Although its safety profile was favorable, other medications in the same class have been associated with liver toxicity, prompting the FDA to require a post-marketing safety monitoring program for Opsumit after its U.S. approval in 2013. The agency said the program needed to include 5,000 patients.

OPUS — the OPsumit USers REgistry (NCT02126943) — and OrPHeUS, the OPsumit Historical USers cohort (NCT03197688), were launched at 155 sites in the U.S. to collect real-world safety data from patients starting Opsumit. OPUS ran from April 2014 to June 2020, while OrPHeUS ran from October 2013 to March 2017.

PAH patients, non-PAH patients in OPUS, OrPHeUS

The recent study focuses on the 4,626 PAH patients who were included in either registry as well as 1,024 patients who used Opsumit but didn’t have PAH.

Most (75.5%) of the PAH patients (median age, 62) were female and the most common forms of PAH were idiopathic (no known cause) PAH (54.8%) and PAH with connective tissue disorder (26.8%).

Opsumit was used during follow-up by the entire patient group for a median of 13.6 months and by PAH patients for a median ofr 14.5 months.

Among the PAH patients, Opsumit was usually initiated as part of a dual therapy regimen (48%), but was sometimes given as a single treatment (38%) or as part of a triple therapy (14%). Phosphodiesterase type‐5 inhibitors were the most common type of treatment used with it.

After six months, the proportion of patients using only Opsumit decreased to 30%, whereas the percentages of patients using double or triple therapies increased to 50% and 20%, respectively.

Side effects with Opsumit

The most common side effects seen during OPUS included labored breathing (23.1%), headache (11.6%), and swelling (10.6%).

Throughout the observation period, nearly 10% of all participants in the two registries — 561 of 5,650 people — had at least one liver-related side effect, including 457 people with a PAH diagnosis.

Of the 44% of patients in the overall group who stopped using Opsumit during follow-up, 1,026 did so due to side effects unrelated to the liver and 17 did so due to a liver-related event. Among PAH patients, 790 discontinued treatment due to side effects unrelated to the liver, whereas 15 did so due to a liver-related side effect. In the overall group, the remaining discontinuations were not due to side effects (1,045 people) or the reason wasn’t documented (399 people).

No new safety signals were identified in the study, with side effect profiles generally consistent with SERAPHIN, the researchers noted.

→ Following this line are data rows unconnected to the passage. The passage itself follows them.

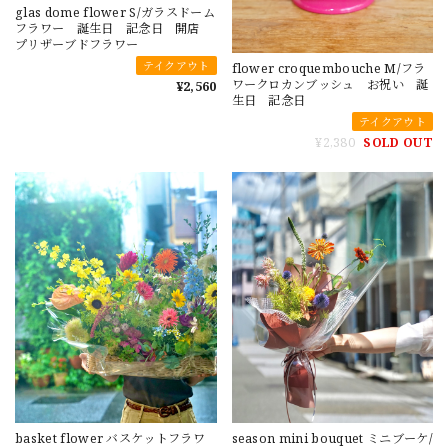
glas dome flower S/ガラスドーム
フラワー 誕生日 記念日 開店
プリザーブドフラワー
テイクアウト
flower croquembouche M/フラ
ワークロカンブッシュ お祝い 誕
¥2,560
生日 記念日
テイクアウト
¥2,380
SOLD OUT
basket flower バスケットフラワ
season mini bouquet ミニブーケ/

“That 18.1% of patients in this analysis discontinued [Opsumit] for reasons other than an [adverse event] suggests the need to address these factors to ensure optimal outcomes for patients, as low adherence is associated with suboptimal clinical benefits,” the scientists wrote.

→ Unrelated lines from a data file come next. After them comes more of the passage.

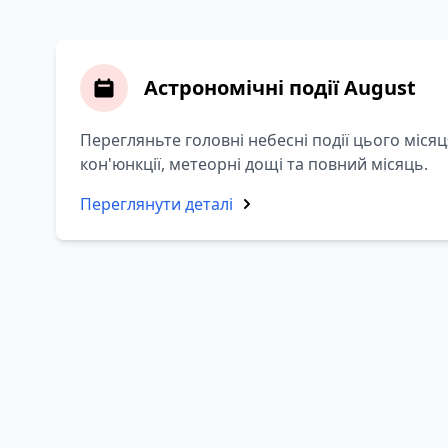
Астрономічні події August
Перегляньте головні небесні події цього міся
кон'юнкції, метеорні дощі та повний місяць.
Переглянути деталі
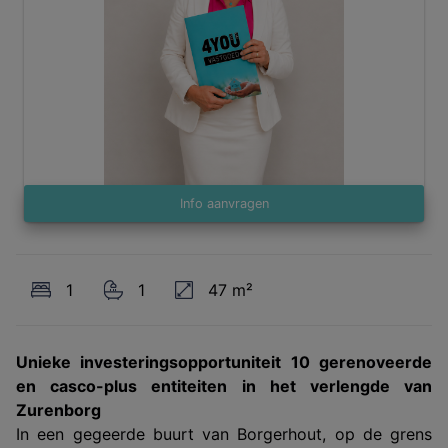
Info aanvragen
1
1
47 m²
Unieke investeringsopportuniteit 10 gerenoveerde
en casco-plus entiteiten in het verlengde van
Zurenborg
In een gegeerde buurt van Borgerhout, op de grens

An estimated 60% of PAH patients were free from hospitalization after a year of treatment and 36% were hospitalization-free at three years, analyses showed.

There were 697 deaths among PAH patients during the observation period. The estimated survival rate was 90% after a year and 75% after three years. These rates of hospitalization and survival were also consistent with the results from the SERAPHIN trial, the researchers said, noting the findings provided “important evidence to supplement findings from clinical studies.”

The FDA announced in 2019 that data from OPUS/OrPHeUS fulfilled its requirement for additional safety data.

Both registries were sponsored by Opsumit’s developer, Actelion Pharmaceuticals, a Janssen Pharmaceutical company of Johnson and Johnson. Three of the study’s authors are or were employees of Janssen.